Scotch Whisky – a vital UK industry

19 Feb 2016

Scotch is big boost for balance of trade

2% excise cut would encourage growth

Scotch Whisky is a star performer for the UK economy in overseas markets and without its success Britain would have a substantially larger trade deficit, new figures published today reveal.

The figures show that Scotch is the biggest net contributor to UK trade in goods.  Exports are worth almost £4 billion, while imports in the supply chain, such as packaging for products and casks for maturing the spirit, total only £200 million. The Scotch industry's trade balance is therefore £3.8bn. Without the success of Scotch, the UK's trade deficit of almost £35bn would be 11% larger.

This is among the key findings of new figures released by the Scotch Whisky Association on the 'Economic Impact of Scotch Whisky Production in the UK', which updates some of the analysis published at the start of the last year.

Other findings include:

  • Value added to the economy is up 1.6% to just over £5bn
  • The industry invests £1.7bn a year in its supply chain, almost all in the UK
  • Scotch Whisky supports salaries worth £1.4bn to UK workers
  • The industry plays an important role in rural communities where it employs 7,000 people.

The Scotch Whisky industry is expanding at historic levels. Nine new distilleries have opened in the last two years and up to a further 40 are planned across Scotland.  Significant investments have been made in warehousing and bottling capacity, as well as renewable sources of energy.

Last year's 2% cut and the spirits duty freeze and scrapping of the alcohol escalator in 2014 gave a boost to confidence in the industry, helping to support the conditions for investment.

Despite the improvement in the last couple of years, tax, including excise and VAT, on an average priced bottle of whisky stands at an onerous 76%. Last year's spirits duty cut actually helped boost government tax receipts on spirits by £96 million between April and December, compared to the same period in 2014. There is every reason to think that a further reduction would benefit UK revenues once again, as well as the Scotch Whisky industry and consumers.

David Frost, Scotch Whisky Association chief executive, said: "These figures re-emphasise how significant the Scotch Whisky industry is to the Scottish and wider UK economy, adding more than £5bn of value and supporting around 40,000 jobs. But it may surprise some people that Scotch Whisky is now the number one contributor to the UK's balance of trade in goods and that the trade deficit would be 11% higher without whisky exports. 

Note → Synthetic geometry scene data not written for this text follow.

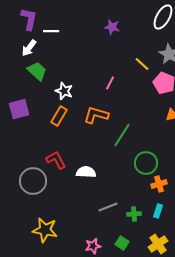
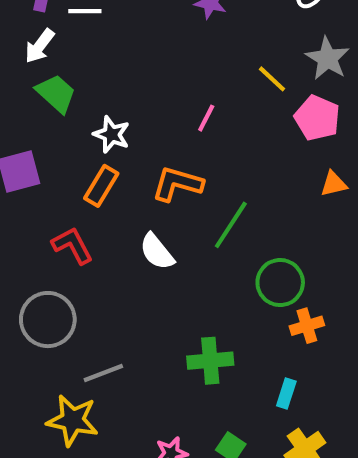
red L-shape: (56, 160) -> (72, 246), moved
white semicircle: (86, 172) -> (157, 252), moved, turned -132
gray line: (108, 207) -> (103, 373), moved
cyan rectangle: (158, 211) -> (286, 394), moved
green cross: (134, 214) -> (210, 361), moved, size x1.5

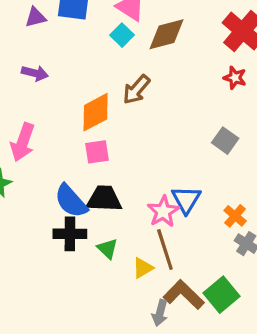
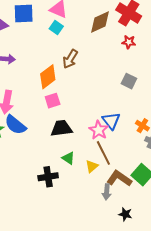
brown diamond: (167, 34) -> (100, 22), moved
blue semicircle: (71, 201) -> (15, 125), moved
black cross: (70, 234) -> (48, 177), moved

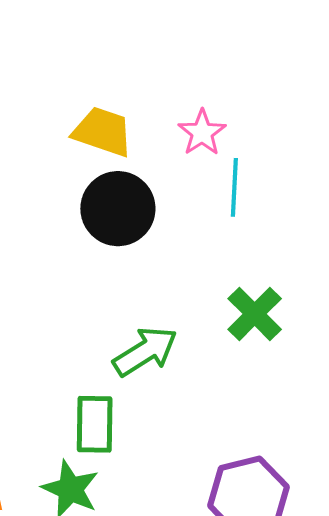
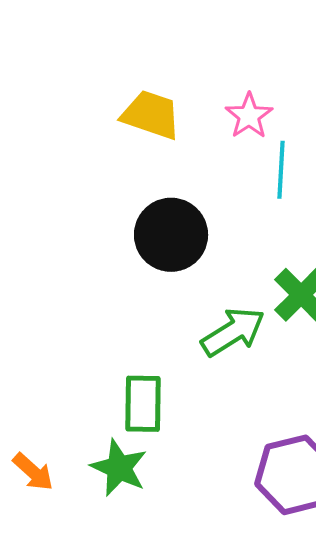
black circle: (118, 209) -> (171, 235), moved
green arrow: (145, 351) -> (233, 332), moved

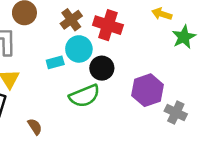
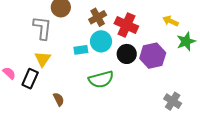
black circle: (102, 68) -> (127, 54), moved
purple hexagon: (148, 90) -> (153, 56), moved

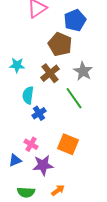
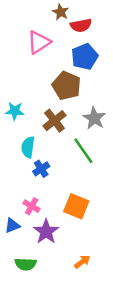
purple star: (43, 165) -> (46, 232), turned -30
orange arrow: (58, 190) -> (82, 262), moved

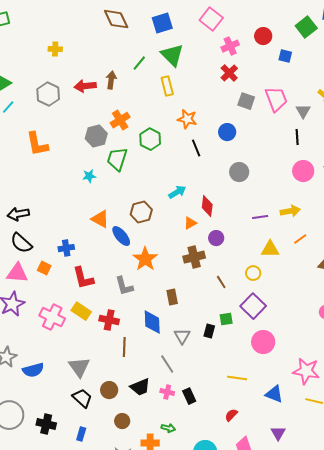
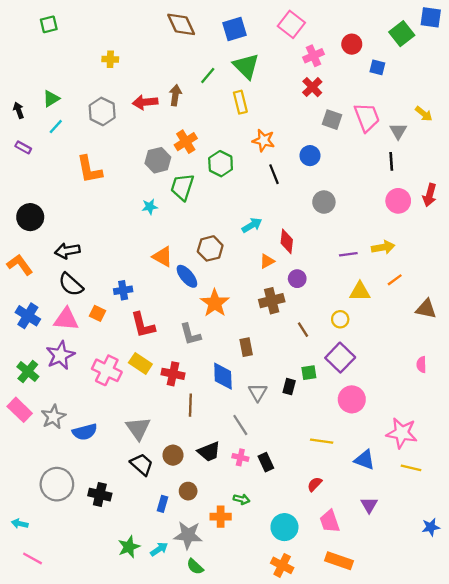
blue rectangle: (81, 434) -> (163, 504), moved

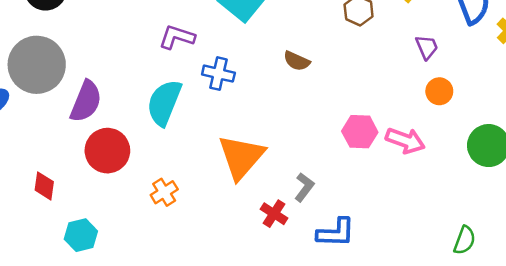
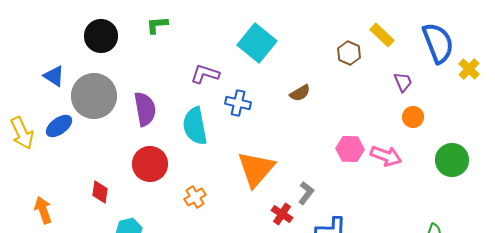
brown semicircle: (297, 61) -> (300, 93), turned -55
purple semicircle: (86, 101) -> (145, 109), moved, turned -32
cyan semicircle: (164, 103) -> (195, 126), turned -33

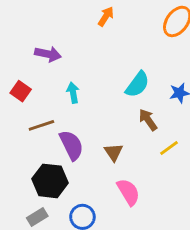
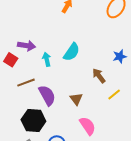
purple arrow: (48, 54) -> (27, 46), moved
cyan semicircle: (137, 84) -> (72, 52), moved

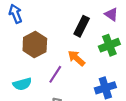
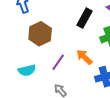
orange arrow: (76, 58) -> (84, 57), moved

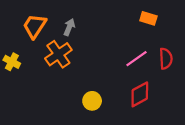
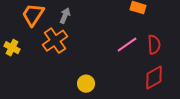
red diamond: (140, 94) -> (154, 78), moved

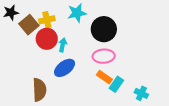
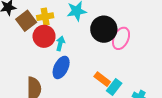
pink ellipse: (104, 56) -> (121, 38), moved, turned -65
blue ellipse: (65, 68) -> (61, 67), turned -30

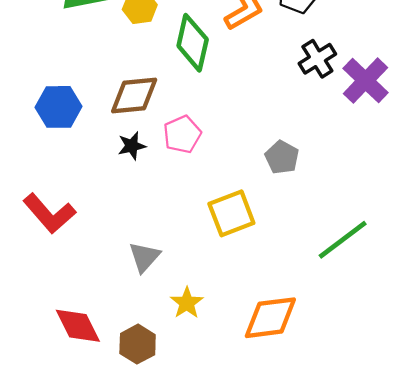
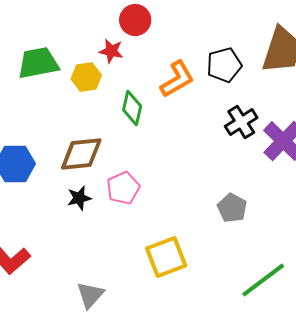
green diamond: (193, 43) -> (132, 108), size x0.7
gray pentagon: (282, 157) -> (232, 208), moved

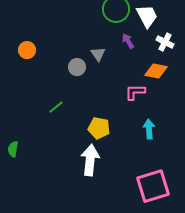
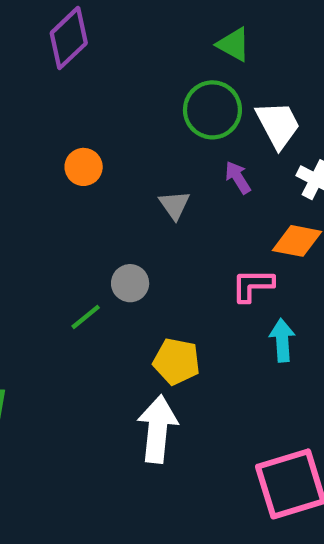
orange circle: (27, 50) -> (84, 167), moved
gray circle: (77, 67) -> (130, 283), moved
cyan arrow: (149, 129) -> (282, 340), moved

"Given the scale and impact of the Scotch Whisky industry, we believe the government should re-double its efforts to support distillers.  At home, in the short term, a further 2% duty cut in next month's Budget would be a major boost, supporting small businesses that rely on the home market and further investment in the sector." 

Notes to editors

With media enquiries, please contact: Rosemary Gallagher, SWA head of communications, 0131 222 9230 or 07432 605 385 or

For more detail please the attached economic snapshot (based on 2014 figures, the most recently available). This updates some of the report by 4-Consulting on The Economic Impact of Scotch Whisky published by the SWA in January 2015.


  • Scotch Whisky £3.8 billion*
  • Mechanical machinery £3.4bn
  • Beverages (including Scotch Whisky) £1.4bn**
  • Works of art £1.2bn
  • Fertilisers and other chemicals £0.5bn

(Source: ONS and SWA. *Scotch Whisky is not published as a separate category in the ONS tables. This figure is from SWA interpretation. **In the ONS tables Scotch is included under the Beverages category.)

NEW DISTILLERIES OPENED IN LAST TWO YEARS (2014 & 2015) - Annandale, Arbikie, Ardnamurchan, Ballindalloch, Dalmunach, Eden Mill, Glasgow Distillery, Isle of Harris, Kingsbarns.